Intrapelvic pressures were higher in the Mini group, 18.76 ± 5.82 mm Hg vs 13.56 ± 5.82 mm Hg (p < 0.0001). Time spent above 30 mm Hg was greater in the Mini arm, 117.0 seconds vs 66.1 seconds (p = 0.0452). All pigs had positive kidney tissue cultures whereas spleen cultures were positive in 100% and 60% of pigs in the Mini and Standard arms, respectively (p = 0.0253); 90% and 30% had positive liver tissue culture in the Mini and Standard arms, respectively (p = 0.0062). Blood cultures were positive in 30% of pigs in the Mini arm compared with none in the Standard arm (p = 0.0603).

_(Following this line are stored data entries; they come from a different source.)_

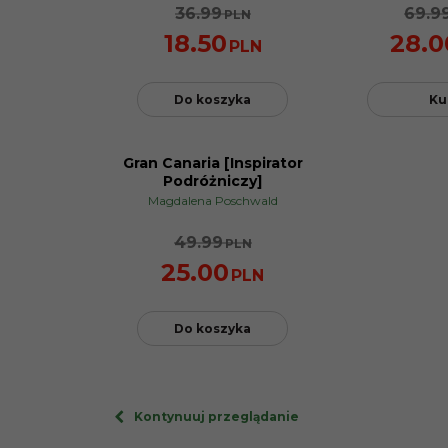
36.99
69.9
PLN
18.50
28.0
PLN
Do koszyka
Ku
Gran Canaria [Inspirator
PROMOCJA
Podróżniczy]
Magdalena Poschwald
49.99
PLN
25.00
PLN
Do koszyka
Kontynuuj przeglądanie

Mini-PCNL was associated with higher intrarenal pressures and higher risk of end organ bacterial seeding in the setting of an infected collecting system. This suggests a higher potential for infectious complications in a clinical setting.
比较“迷你”与“标准”经皮肾镜取石术(PCNL)时,鞘管和内镜尺寸如何影响肾盂内压力及术后感染并发症风险。

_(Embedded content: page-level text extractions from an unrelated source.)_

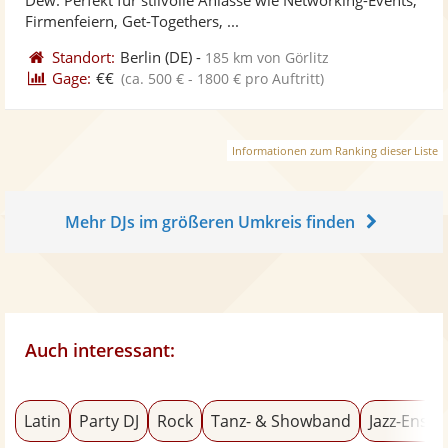
bereit
ber
Sternen
Firmenfeiern, Get-Togethers, ...
Standort:
Berlin
(DE)
-
185 km von Görlitz
Gage:
€€
(ca. 500 € - 1800 € pro Auftritt)
Informationen zum Ranking dieser Liste
Mehr DJs im größeren Umkreis finden
Auch interessant:
Latin
Party DJ
Rock
Tanz- & Showband
Jazz-Ense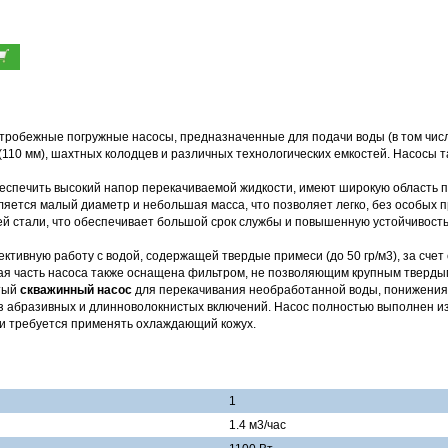
тробежные погружные насосы, предназначенные для подачи воды (в том чи
 (110 мм), шахтных колодцев и различных технологических емкостей. Насосы 
еспечить высокий напор перекачиваемой жидкости, имеют широкую область 
яется малый диаметр и небольшая масса, что позволяет легко, без особых п
й стали, что обеспечивает большой срок службы и повышенную устойчивость
тивную работу с водой, содержащей твердые примеси (до 50 гр/м3), за сче
ая часть насоса также оснащена фильтром, не позволяющим крупным тверды
атый
скважинный насос
для перекачивания необработанной воды, понижения
без абразивных и длинноволокнистых включений. Насос полностью выполнен 
ии требуется применять охлаждающий кожух.
1
1.4 м3/час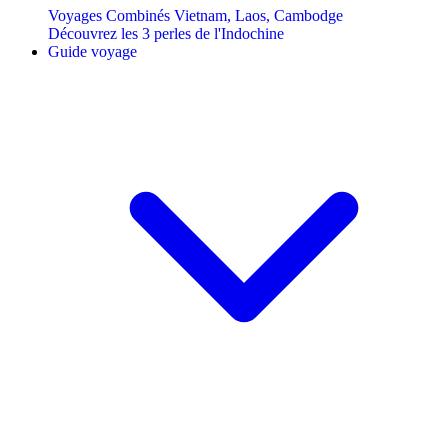
Voyages Combinés Vietnam, Laos, Cambodge
Découvrez les 3 perles de l'Indochine
Guide voyage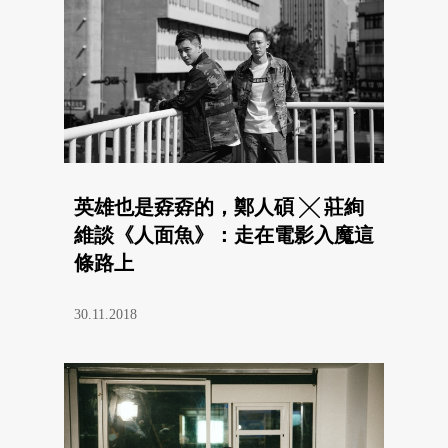
英雄也是孬孬的，鄭人碩 ╳ 莊絢
維談《人面魚》：走在電影入魔這
條路上
30.11.2018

培养尿路致病性大肠杆菌,通过逆行途径将其中10株注入猪肾盂1小时。经皮通路在“迷你”组使用14/16F 20 cm输尿管鞘管,在“标准”组使用30F鞘管。分别使用8/9.8F半硬性输尿管镜或26F肾镜模拟肾镜检查1小时,同时持续监测肾盂内压力。对肾脏、肝脏和脾脏活检组织进行血培养和组织培养,接种并孵育,阳性培养物用聚合酶链反应确认。
“迷你”组肾盂内压力较高,为18.76±5.82 mmHg,而“标准”组为13.56±5.82 mmHg(p<0.0001)。“迷你”组压力高于30 mmHg的时间更长,为117.0秒,而“标准”组为66.1秒(p = 0.0452)。所有猪的肾脏组织培养均为阳性,而脾脏培养在“迷你”组和“标准”组猪中的阳性率分别为100%和60%(p = 0.0253);肝脏组织培养在“迷你”组和“标准”组中的阳性率分别为90%和30%(p = 0.0062)。“迷你”组30%的猪血培养呈阳性,而“标准”组无一例阳性(p = 0.0603)。
在感染性集合系统的情况下,迷你PCNL与较高的肾盂内压力及终末器官细菌播散风险相关。这表明在临床环境中发生感染并发症的可能性更高。